I=Vr/R = (V-Vi)/R = (6-4.23)/7= 0.253A.
c. I=Vr/R = (V-Vi)/R = (6-0)/7 = 0.857A
d. Vr=I*R = (0.8*0.857)*7 = 4.80 Volts.
Vi = 6-4.8 = 1.2 Volts. = Voltage across inductor.
V/e^(T/0.35) = 1.2
6/e^2.857T = 1.2
e^2.857T = 6/1.2 = 5
2.857T*Ln e = Ln 5
2.857T = 1.609
T = 0.563 s.
CORRECTION:
d. Vr = I*R = (0.8*0.857)*7 = 4.8 Volts
Vi=6-4.8=1.2 Volts across the inductor.
V/e^(T/0.714) = 1.2
6/e^(1.40T) = 1.2
e^1.40T = 6/1.2 = 5
1.40T*Ln e = Ln 5
1.40T = 1.609
T = 1.15 s.
7 =
CORRECTION: T = 1.15 Milliseconds.
To solve the given problem, we need to understand the concept of inductive time constant and the behavior of RL circuits. Let's break down the problem step by step:
(a) In order to find the inductive time constant (τ) of the circuit, we need to use the formula τ = L/R, where L is the inductance and R is the resistance. In this case, L = 5.00 mH and R = 7.00 Ω.
Substituting these values into the formula, we get:
τ = 5.00 mH / 7.00 Ω = 0.714 ms
So the inductive time constant of the circuit is 0.714 ms.
(b) To calculate the current in the circuit 250 µs after the switch is closed, we can use the equation for the current in an RL circuit:
I = (e/R) * (1 - e^(-t/τ))
Since we're given e = 6 V and τ = 0.714 ms, and t = 250 µs = 0.25 ms, we can substitute these values into the equation to find the current.
I = (6 V / 7.00 Ω) * (1 - e^(-0.25 ms / 0.714 ms))
Using a calculator to evaluate the exponential term, we find:
I ≈ 4.989 A
Therefore, the current in the circuit 250 µs after the switch is closed is approximately 4.989 A.
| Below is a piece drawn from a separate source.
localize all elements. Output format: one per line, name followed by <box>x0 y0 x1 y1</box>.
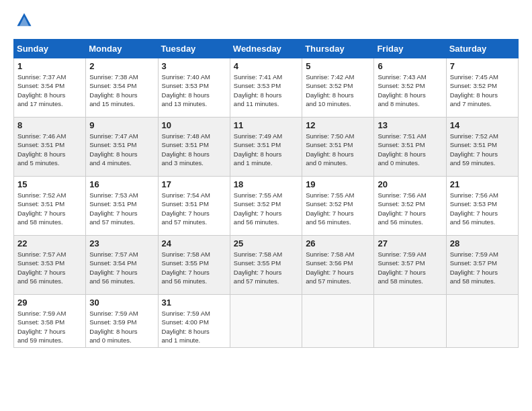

(c) To find the value of the final steady-state current in an RL circuit, we need to consider the behavior of the inductor and the resistor. In the steady state, the inductor acts like a short circuit, allowing current to flow freely through it. Therefore, the current will eventually settle to a constant value determined by the voltage source and the resistance.
The final steady-state current (I_ss) can be found using Ohm's Law: I_ss = e / R
Substituting the given values, we have:
I_ss = 6 V / 7.00 Ω ≈ 0.857 A
So, the value of the final steady-state current is approximately 0.857 A.
(d) To find the time it takes for the current to reach 80% of its maximum value, we need to use the time constant (τ) and the exponential decay equation for an RL circuit:
I(t) = I_ss * (1 - e^(-t/τ))
We want to solve for t when I(t) equals 80% of the maximum current, i.e., 0.80 * I_ss.
0.80 * I_ss = I_ss * (1 - e^(-t/τ))
Dividing both sides by I_ss and rearranging the equation, we get:
0.80 = 1 - e^(-t/τ)
Rearranging further, we find:
e^(-t/τ) = 0.20
Taking the natural logarithm (ln) of both sides, we have:
-t/τ = ln(0.20)
Solving for t, we get:
t = -τ * ln(0.20)
Substituting the given value of τ = 0.714 ms into the equation and evaluating, we find:
t ≈ -0.714 ms * ln(0.20) ≈ 1.28 ms
Therefore, it takes approximately 1.28 ms for the current to reach 80% of its maximum value.